Non sapendo che l’ex capo del governo italiano, l’uomo che da banchiere centrale ha salvato l’euro all’indomani della crisi finanziaria del 2008, ha perso il papà quando aveva 15 anni. E quattro anni dopo anche la madre.

E allora, di che parliamo? Delle stupide «fatwa» integraliste di un “guru” della carta stampata che da Roma spara «cazzate» (è il caso di dire, mutuando la signorilità del suo linguaggio) senza conoscere uomini e cose?

O di un direttore di giornale che non si è mai interrogato sui disastri compiuti dal centrodestra lucano, pubblicando un’inchiesta sulle azioni di governo poste in essere dal generale Vito Bardi negli ultimi cinque anni in Basilicata.

Così da portare alla luce gli sprechi milionari, con risorse distribuite a pioggia, e il bluff dell’operazione <gas gratis>, che – come è ben noto – gratis non è.

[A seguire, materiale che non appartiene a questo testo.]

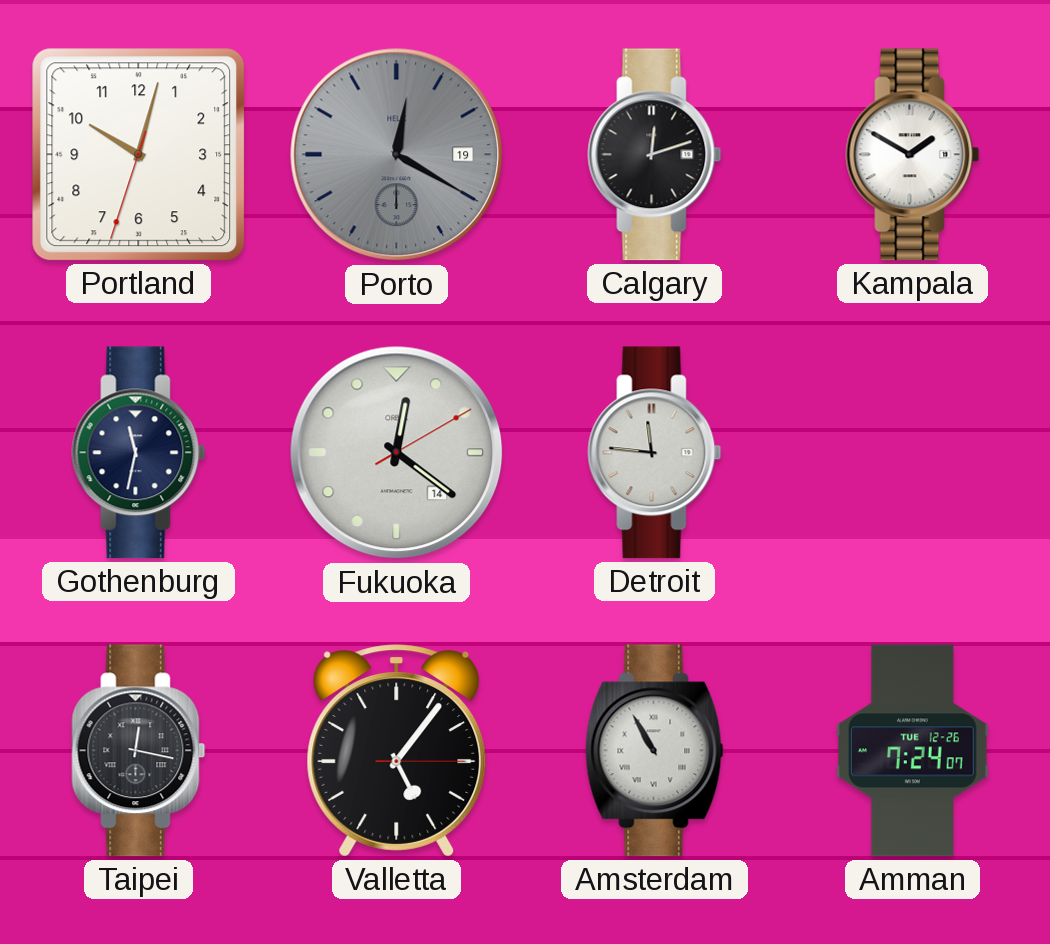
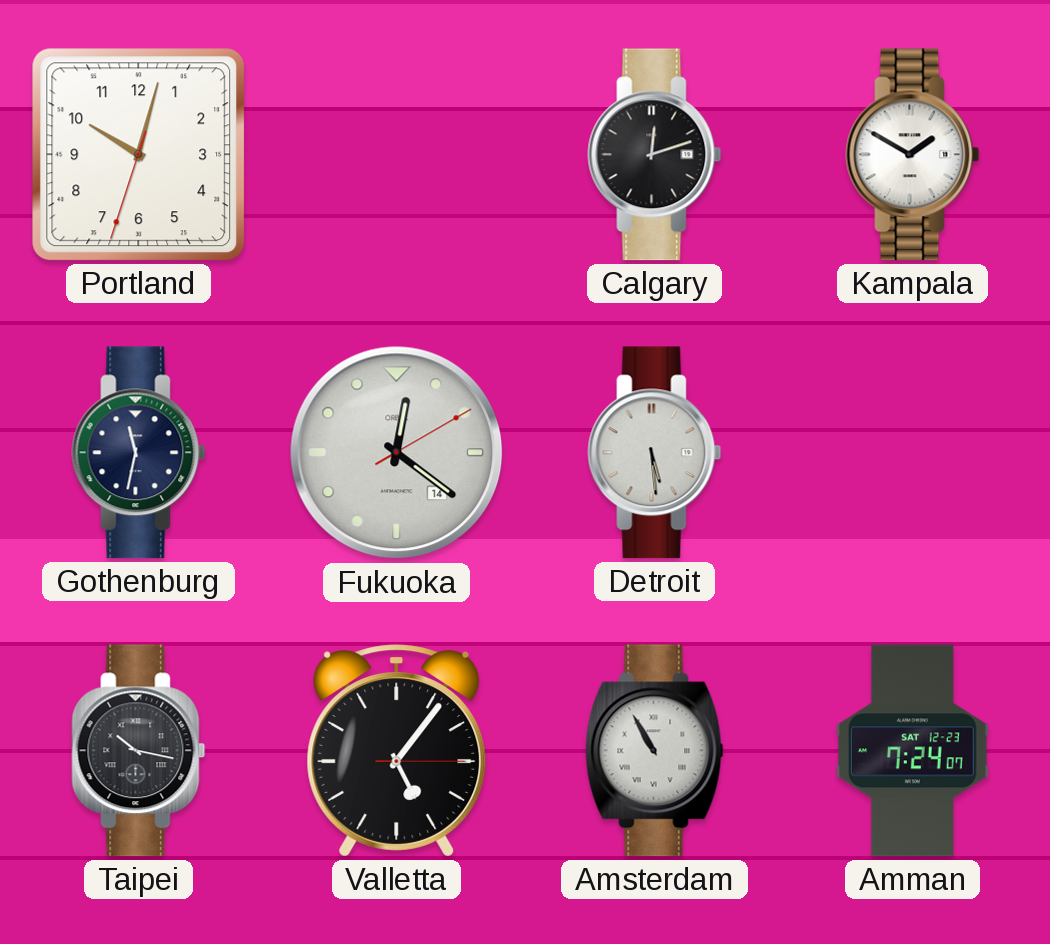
Porto: 12:20 -> none
Detroit: 11:46 -> 5:29
Taipei: 12:17 -> 10:17
Amman date: TUE 12-26 -> SAT 12-23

A tal proposito, aggiungiamo che ove mai i giornalisti del “Fatto” avessero bisogno di un po’ di carte gliele forniremmo volentieri noi della “Nuova”: a partire dalle ultime bollette di mille euro e passa fatte recapitare ad utenti lucani pensionati.

Conclusione. Nell’attesa di capire (anche dagli interessati) se Iannuzzi, Paternò e Bochicchio siano, o meno, i candidati ufficiali del Movimento cinque stelle, è opportuno ricordare che Giuseppe Conte, proprio in queste ore, ha aperto alle «primarie» per la scelta del candidato sindaco di Bari. Il segretario regionale del Pd, Giovanni Lettieri, ne ha approfittato per dire: facciamole anche in Basilicata. Siamo ancora in tempo. Se mai – ci permettiamo di suggerire, ove mai si volesse scongiurare il rischio «inquinamento» del voto – riservandole ai soli iscritti dei partiti e movimenti della futura coalizione di centrosinistra e M5s. Domenica 10 marzo potrebbe essere la data giusta. A meno che – come temiamo – non ci sia qualcuno che stia giocando al tanto peggio, tanto meglio. Così da tenersi il generale Vito Bardi e il suo sgangherato stato maggiore presidenziale per altri cinque anni.